With cooler weather and increased energy, coupled with the impending doom that winter always threatens, Keith and I are pushing hard on Poor Farm Projects. He's been busy on our chicken coop, which I'll blog about in my next post, while I have been struggling to find creative ways to get more essentials out of storage in the decrepit house, and into this micro-home of ours.
Yesterday, I attacked a century old ladder, cutting it down to size. Seven foot size.
The ladder was purchased at a friends farm auction over a decade ago, and too rickety for its original use, Keith did not balk when I asked if I could hack away at it. A couple passes with my circular saw and I had a workable section which I planned to convert to a blanket rack for our bedroom.
The ladder was imperfect of course, a couple rungs had bent slightly over the years (I can relate, "Bent Rung" was my Indian name those years I lived in SD) and there were old paint stains, nicks and splintered areas.
Not to mention some old dried bird dung. It was a farm ladder after all.
I scraped off the majority of dirt and debris with a stiff wire brush and then hauled out more of the ten year old, combo stain-polyurethane product I used on our window trim last week. The ladder wood was super dry and soaked up the stain as fast as I could apply it.
I especially appreciated the hardware still attached to the ladder so coated it as well, since it was now purely decorative and would never be put to use to secure the other ladder section I amputated.

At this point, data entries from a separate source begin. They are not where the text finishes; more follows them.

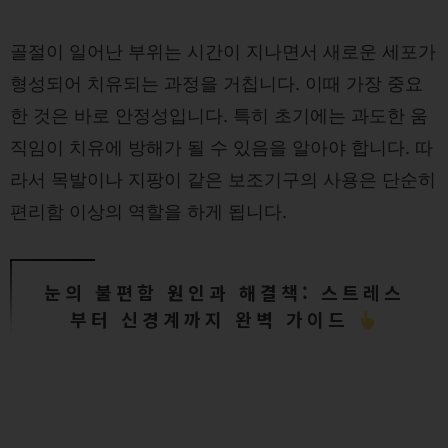
골절이 일어난 부위는 시간이 지나면서 새로운 세포가
형성되어 치유되는 과정을 거칩니다. 이때 가장 중요
한 것은 바로 안정성입니다. 특히 초기에는 과도한 움
직임이 치유에 방해가 될 수 있음을 알아야 합니다. 따
라서 목발이나 지팡이 같은 보조기구의 사용은 단순히
편리함 이상의 역할을 하게 됩니다.
눈의 불편함 원인과 해결책: 스트레스
부터 신경계까지 완벽 가이드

Just to be sure it dried well, I left the ladder outside overnight and then brought it inside this morning.
It fits perfectly in the oddly shaped corner formed by our closet and the round wall of our upstairs bedroom.
Tomorrow I'll wire the ladder to the studs in the wall so we don't have any late night crashing of ladder onto floor or our bed.
It feels good to be getting more of the finish work done inside, bit by bit by bit and to be moving so many of our floor space hogging items, up and up and up.